Trudeau has now ensured that we no longer need to look south of the border to cite an example of supreme arrogance and ignorance coming from political leadership.
Of course, it is difficult not to accept a public apology as sincere, and even if the apology is insincere, the act of apologizing publicly is acknowledgment that something needs to be addressed.
The day after the incident with the protestor Trudeau apologized, managing to sound contrite and sanctimonious at the same time.
“As I think you all know, from time to time I’m in situations where people are expressing concerns or protesting a particular thing, and I always try to be respectful and always try to engage with them in a positive way,” he said, after attending a meeting in Halifax.

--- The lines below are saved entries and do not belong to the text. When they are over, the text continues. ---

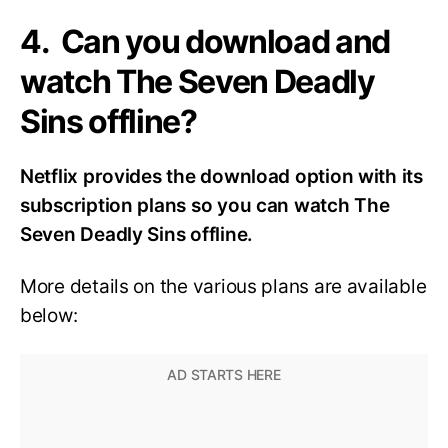
4. Can you download and
watch The Seven Deadly
Sins offline?
Netflix provides the download option with its
subscription plans so you can watch The
Seven Deadly Sins offline.
More details on the various plans are available
below: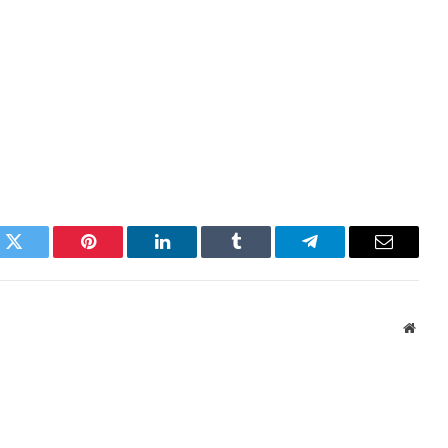
k
Twitter
Pinterest
LinkedIn
Tumblr
Telegram
Email
Websi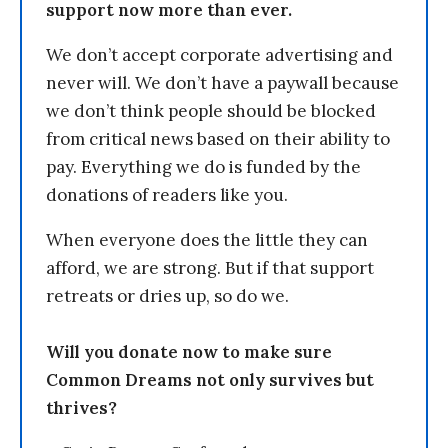
support now more than ever.
We don’t accept corporate advertising and
never will. We don’t have a paywall because
we don’t think people should be blocked
from critical news based on their ability to
pay. Everything we do is funded by the
donations of readers like you.
When everyone does the little they can
afford, we are strong. But if that support
retreats or dries up, so do we.
Will you donate now to make sure
Common Dreams not only survives but
thrives?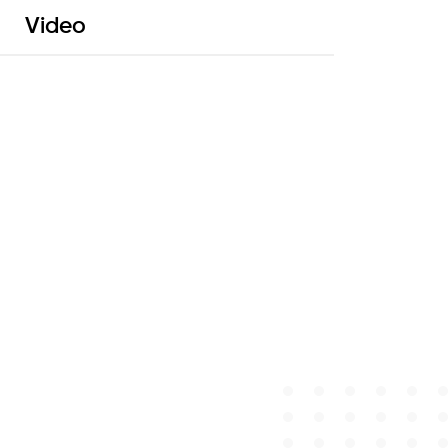
Video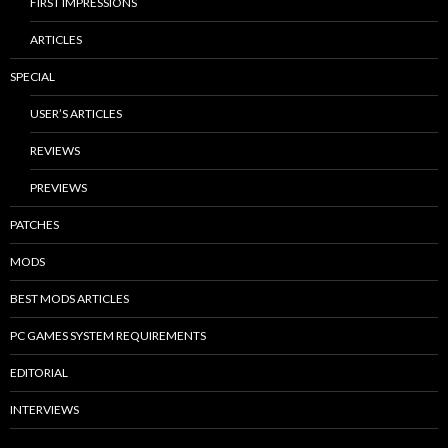
FIRST IMPRESSIONS
ARTICLES
SPECIAL
USER’S ARTICLES
REVIEWS
PREVIEWS
PATCHES
MODS
BEST MODS ARTICLES
PC GAMES SYSTEM REQUIREMENTS
EDITORIAL
INTERVIEWS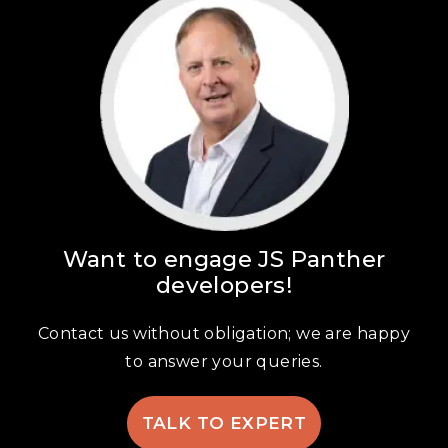
Want to engage JS Panther
developers!
Contact us without obligation; we are happy
to answer your queries.
TALK TO EXPERT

“That’s how I believe democracy should function, and I didn’t do that last night. Last night I lacked respect towards them and I apologize for that.”
It is good to apologize and express regret. It is also good to feel you can trust an apology and move on.
However, the behavior that called for the apology is sometimes difficult to ignore.
In this instance, the reason Trudeau apologized is that he ridiculed and disrespected a woman protesting on behalf of her community, who have been contending with mercury poison for decades.
It is important to remember that while he mocked the woman, Trudeau played to the crowd like a bully and sadly, the crowd responded with laughter and applause.